Minimalna przewaga Trzaskowskiego nad Nawrockim. Takiego sondażu jeszcze nie było
Wybory prezydenckie 2025 zbliżają się wielkimi krokami, a najnowsze sondaże wskazują na wyjątkowo wyrównany pojedynek pomiędzy Rafałem Trzaskowskim a Karolem Nawrockim. Dane zaprezentowane przez dwie różne pracownie badawcze – Ogólnopolską Grupę Badawczą (OGB) i IBRiS – pokazują jednak zaskakująco odmienne wyniki.
Minimalna przewaga Trzaskowskiego w sondażu OGB
Według sondażu OGB, który cytuje prawicowy portal „wPolityce”, w drugiej turze wyborów Rafał Trzaskowski może liczyć na 50,3 proc. głosów, a Karol Nawrocki na 49,7 proc.. Różnica wynosi jedynie 0,6 punktu procentowego, co przekłada się na około 100 tysięcy głosów. To najmniejszy dystans pomiędzy kandydatami, jaki odnotowano dotąd przez tę pracownię.
Trzaskowski pozostaje liderem wyścigu, ale przewaga topnieje, co może świadczyć o skuteczności kampanii Nawrockiego oraz mobilizacji elektoratu Prawa i Sprawiedliwości.
Znacznie większa różnica w badaniu IBRiS
Zupełnie inny obraz prezentuje sondaż IBRiS dla Polskiego Radia 24. Tam Trzaskowski uzyskuje 33,2 proc. poparcia w I turze, a Nawrocki – 25,6 proc.. Przewaga wynosi aż 7,6 pkt proc., co może oznaczać bardziej komfortową sytuację dla kandydata KO.
Według IBRiS kolejni kandydaci to:
- Sławomir Mentzen – 11,5 proc.
- Szymon Hołownia – 6,1 proc.
- Magdalena Biejat – 5,1 proc.
- Adrian Zandberg – 3,2 proc.
- Marek Jakubiak – 1,6 proc.
- Grzegorz Braun – 1,4 proc.
- Joanna Senyszyn – 1,2 proc.
- Krzysztof Stanowski – 1,1 proc.
- Artur Bartoszewicz – 0,2 proc.
- Maciej Maciak i Marek Woch – po 0,0 proc.
Te dane wskazują na dużą fragmentację elektoratu w pierwszej turze, co może znacząco wpłynąć na ostateczne rozstrzygnięcie w II turze.
Walka o niezdecydowanych
Zarówno OGB, jak i IBRiS podkreślają, że kluczową rolę odegrają wyborcy niezdecydowani.

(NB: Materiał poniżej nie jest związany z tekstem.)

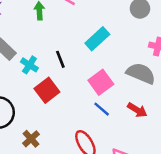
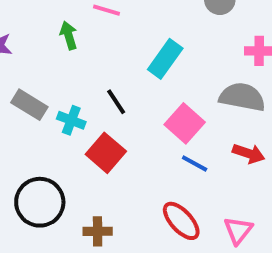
brown cross: (31, 139) -> (98, 231), turned -36

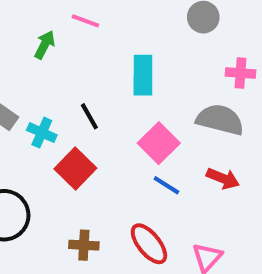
green arrow: (69, 35) -> (45, 45), turned 40
cyan rectangle: (165, 59) -> (143, 75), turned -39
brown cross: (98, 231) -> (84, 245), moved

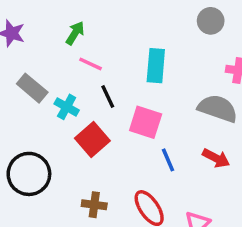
pink line: (85, 21) -> (91, 64), moved
pink square: (159, 143) -> (146, 122), moved, turned -32
blue line: (166, 185) -> (168, 160), turned 30

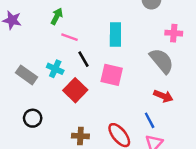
gray rectangle: (32, 88) -> (26, 75), moved
gray semicircle: (218, 108) -> (162, 61), turned 36
blue line: (168, 160) -> (150, 120), moved
black circle: (29, 174) -> (33, 118), size x0.6

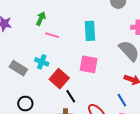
black line: (84, 59) -> (71, 96), moved

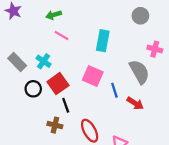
green arrow: (41, 19) -> (54, 15), turned -144
blue line: (122, 100) -> (114, 90), moved
black circle: (25, 103) -> (33, 89), moved

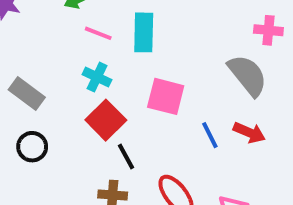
cyan rectangle: (103, 41) -> (144, 32), moved
cyan cross: (44, 61) -> (97, 77), moved
black circle: (33, 89) -> (32, 147), moved
blue line: (114, 90) -> (210, 135), moved

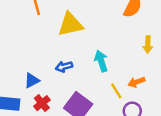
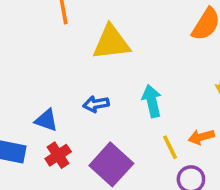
blue triangle: (32, 80) -> (46, 120), turned 42

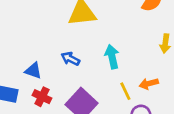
blue arrow: (96, 104) -> (70, 59), turned 36
red cross: (58, 155) -> (42, 97), turned -30

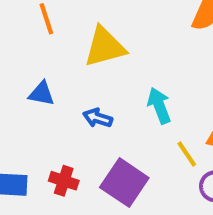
blue triangle: (33, 71) -> (42, 94), moved

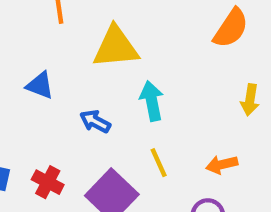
cyan arrow: (159, 106) -> (152, 101), moved
yellow line: (187, 154) -> (159, 163), moved

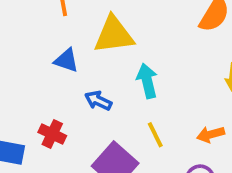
blue triangle: (40, 85) -> (66, 60), moved
red cross: (48, 182) -> (52, 134), moved

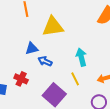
blue triangle: (66, 60) -> (32, 48), moved, turned -32
cyan arrow: (147, 81) -> (81, 57), moved

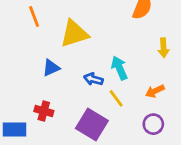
blue arrow: (45, 61) -> (93, 79), moved

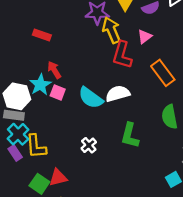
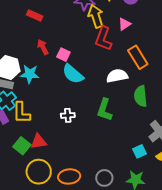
cyan star: (40, 85) -> (30, 74), moved, turned 30
pink square: (58, 92) -> (63, 55), moved
white semicircle: (118, 94) -> (117, 76), moved
white cross: (89, 145) -> (68, 115), turned 32

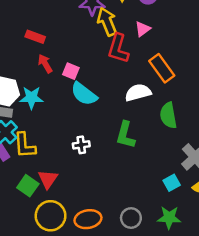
red rectangle: (35, 16) -> (35, 37), moved
red triangle: (39, 142) -> (48, 179), turned -42

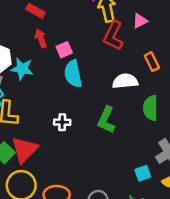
orange rectangle: (162, 68) -> (152, 62), size x0.7
pink square: (71, 71) -> (64, 50), turned 35
cyan semicircle: (84, 94) -> (73, 74), turned 32
red triangle: (48, 179) -> (25, 150), size x1.4

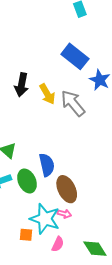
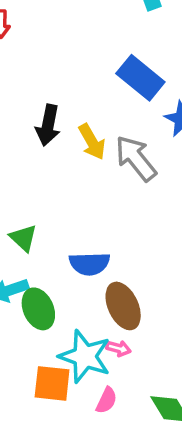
blue semicircle: (47, 165) -> (89, 264), turned 100
green ellipse: (27, 181) -> (38, 309), moved
orange square: (26, 235) -> (52, 383), size x1.6

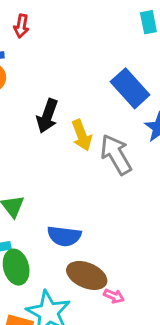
brown ellipse: (123, 306) -> (87, 275), turned -51
pink arrow: (118, 348) -> (114, 296), moved

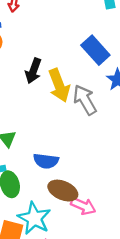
yellow arrow: (82, 135) -> (59, 85), size x1.4
pink arrow: (114, 296) -> (83, 206), size x1.6

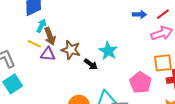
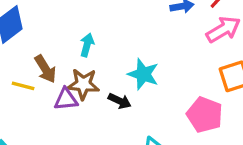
cyan arrow: (41, 26) -> (87, 45), moved
purple triangle: (48, 54) -> (66, 99), moved

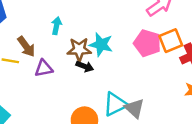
brown star: (83, 84) -> (79, 49), moved
pink pentagon: (205, 115) -> (147, 43), moved

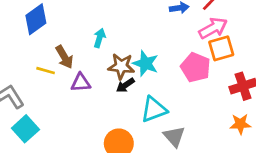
orange square: (171, 41) -> (221, 48), moved
black arrow: (85, 66) -> (125, 85), turned 119
cyan triangle: (115, 104) -> (154, 109), moved

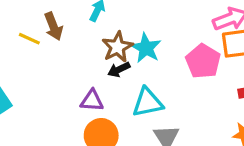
brown star: (121, 66) -> (117, 47), turned 30
purple triangle: (81, 83) -> (92, 101), moved

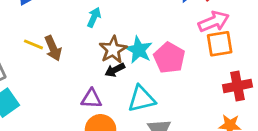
brown arrow: (53, 26) -> (53, 48), moved
pink pentagon: (203, 61) -> (169, 58), moved

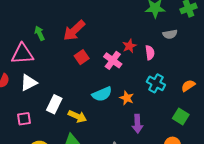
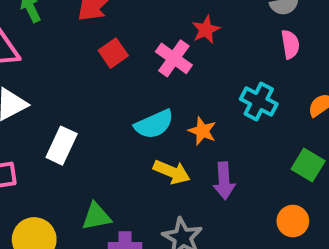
pink semicircle: (150, 53) -> (290, 44), moved
yellow arrow: (77, 116) -> (172, 172), moved

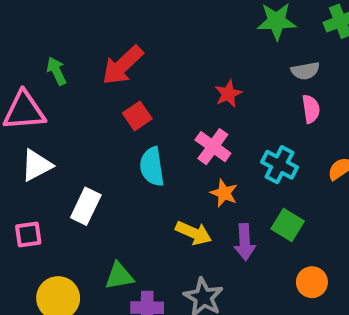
pink cross: (174, 58) -> (213, 147), moved
cyan semicircle: (154, 124) -> (152, 167), moved, turned 105
green square: (308, 165) -> (288, 225), moved

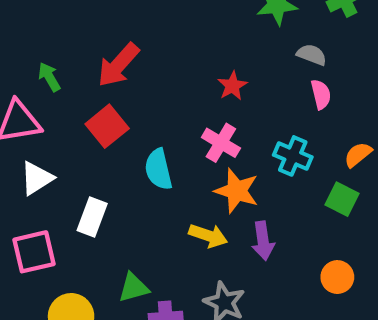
gray semicircle: (305, 71) -> (312, 55), turned -144
red square: (137, 116) -> (107, 126), moved, size x1.4
orange star: (224, 193) -> (237, 191), size x1.5
green square: (288, 225) -> (342, 199), moved
pink square: (28, 234) -> (34, 252), size x1.5

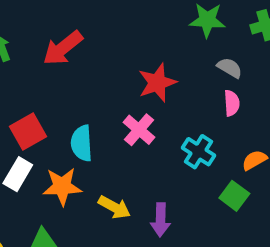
red star: (232, 86) -> (157, 83), size x1.5
red square: (107, 126) -> (28, 131), moved
orange star: (237, 191) -> (62, 186), moved, turned -30

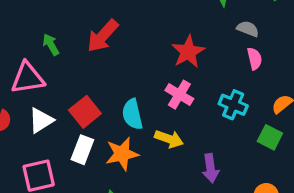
yellow arrow: (114, 207) -> (169, 139), moved

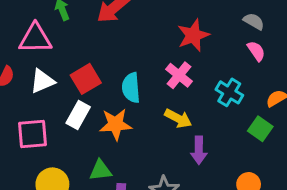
pink semicircle: (255, 59) -> (256, 51), turned -30
yellow arrow: (169, 139) -> (178, 118), moved

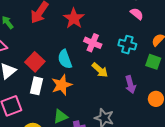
red star: (193, 35) -> (74, 18), moved
yellow arrow: (178, 118) -> (100, 70), turned 30
purple arrow: (199, 150) -> (130, 85), moved

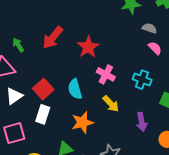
orange star: (62, 85) -> (82, 122), moved

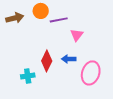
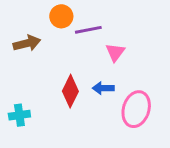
brown arrow: (15, 18) -> (27, 43), moved
cyan cross: (28, 76) -> (19, 115), moved

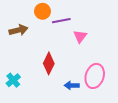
blue arrow: (103, 88) -> (72, 85), moved
cyan cross: (19, 115) -> (13, 80), turned -32

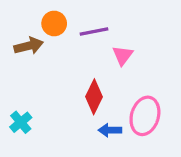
orange circle: (43, 11) -> (54, 23), moved
red diamond: (49, 63) -> (94, 97), moved

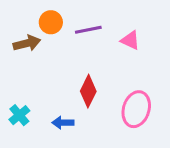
pink triangle: (123, 55) -> (130, 40), moved, turned -42
blue arrow: (110, 130) -> (63, 123), moved

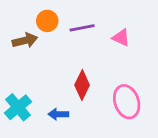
pink ellipse: (136, 109) -> (127, 102), turned -36
cyan cross: (19, 115) -> (18, 107), size x1.4

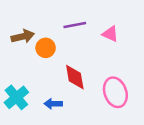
orange circle: (47, 21) -> (46, 48), moved
red diamond: (82, 85) -> (75, 77), turned -36

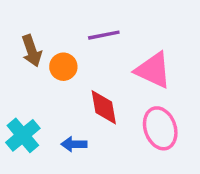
pink triangle: (110, 34) -> (153, 70), moved, size x1.6
brown arrow: (23, 36) -> (32, 51), turned 85

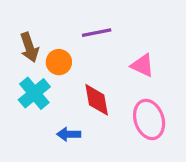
pink triangle: (153, 70) -> (142, 65), size x0.7
cyan cross: (23, 135) -> (34, 93), moved

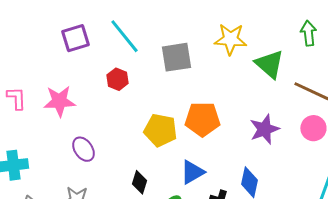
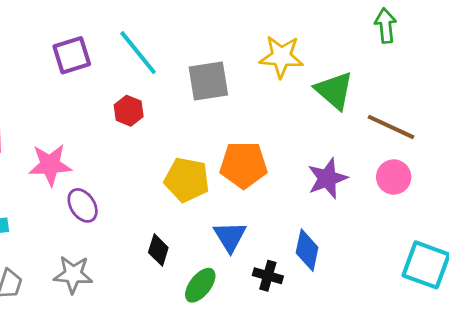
green arrow: (308, 33) -> (386, 26), moved
pink star: (59, 101) -> (50, 165), moved
blue triangle: (192, 172) -> (230, 237), turned -32

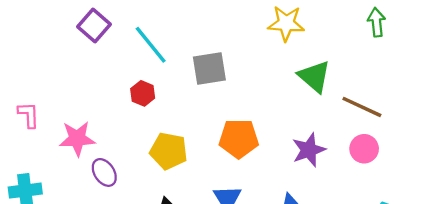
green arrow: (386, 26) -> (377, 22), moved
purple square: (72, 55) -> (94, 26), moved, turned -32
yellow star: (281, 57) -> (286, 23), moved
yellow pentagon: (187, 180) -> (169, 151), moved

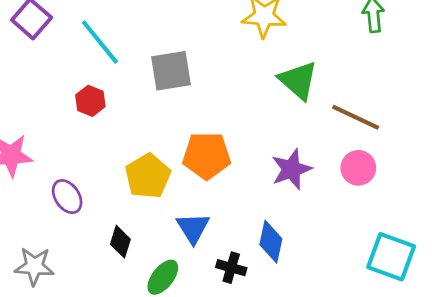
yellow pentagon: (169, 151) -> (148, 176), moved, turned 30
purple ellipse: (104, 172) -> (67, 197), moved

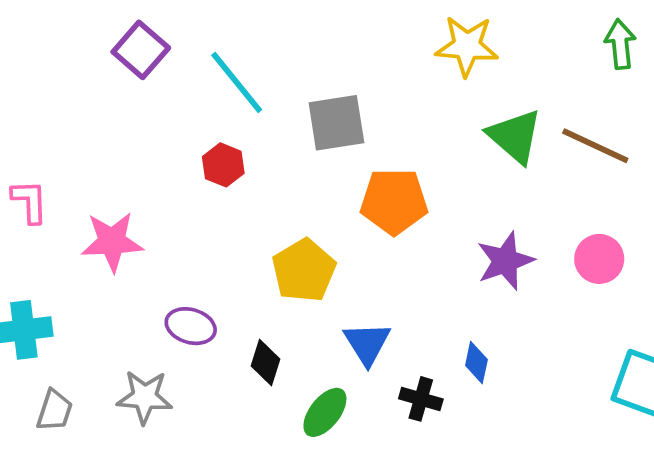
brown line: (356, 117) -> (595, 146), moved
orange pentagon: (207, 156) -> (394, 201), moved
purple ellipse: (67, 197) -> (191, 326), moved, turned -40
blue diamond: (271, 242) -> (476, 363), size x0.7

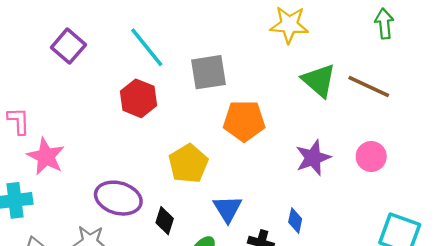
purple square: (141, 50) -> (68, 46), moved
red hexagon: (223, 165) -> (138, 98), size x1.4
pink star: (112, 242) -> (46, 156), moved, turned 30
purple ellipse: (191, 326) -> (118, 198), size x1.5

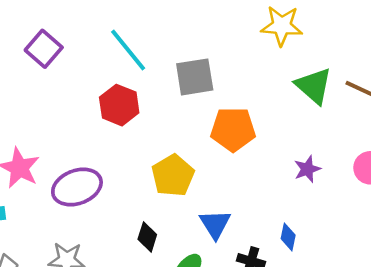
purple star: (313, 158) -> (307, 169), size x0.7
purple ellipse: (118, 198) -> (77, 187), moved, turned -36

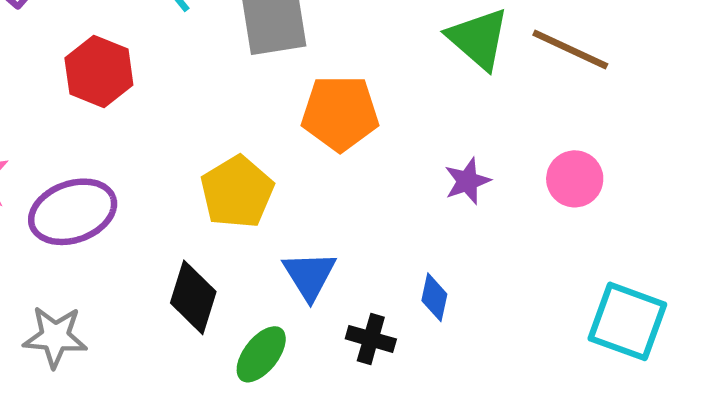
red hexagon: (119, 105) -> (99, 71), moved
black diamond: (147, 237) -> (193, 297), size x1.4

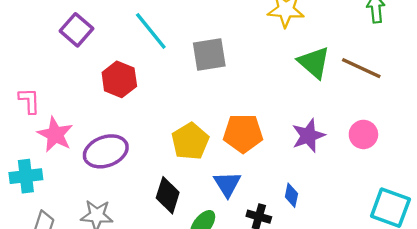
orange pentagon: (340, 113) -> (243, 133), moved
purple star: (467, 181) -> (308, 136), size x1.4

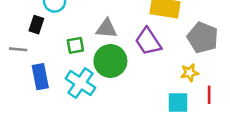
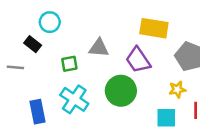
black rectangle: (36, 25) -> (33, 44), turned -70
green circle: (110, 61) -> (121, 91), moved
blue rectangle: (40, 77) -> (37, 112), moved

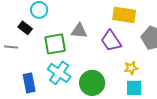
green square: (69, 64) -> (55, 44), size x1.6
yellow star: (177, 90) -> (131, 68), moved
green circle: (121, 91) -> (92, 83), moved

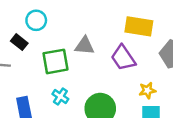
cyan cross: (59, 73) -> (60, 96), size x0.6

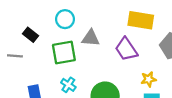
cyan circle: (36, 20) -> (65, 19), moved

To ich decyzje mogą przechylić szalę zwycięstwa. Wciąż wielu z nich deklaruje, że wybór kandydata uzależniają od kolejnych debat, propozycji programowych oraz dynamiki kampanii.
Wybory prezydenckie w 2020 roku pokazały, że nawet minimalna różnica głosów może zadecydować o wyniku. Andrzej Duda pokonał wtedy Rafała Trzaskowskiego stosunkiem 51,03 proc. do 48,97 proc. Czy historia się powtórzy?
Podsumowanie
Choć oba sondaże przedstawiają różne scenariusze, jedno jest pewne – walka o prezydenturę w 2025 roku będzie niezwykle zacięta. Różnice są na tyle małe, że każdy głos może mieć znaczenie. Decydujące będą kolejne tygodnie kampanii, które mogą przesądzić o przyszłości Polski na najbliższe lata.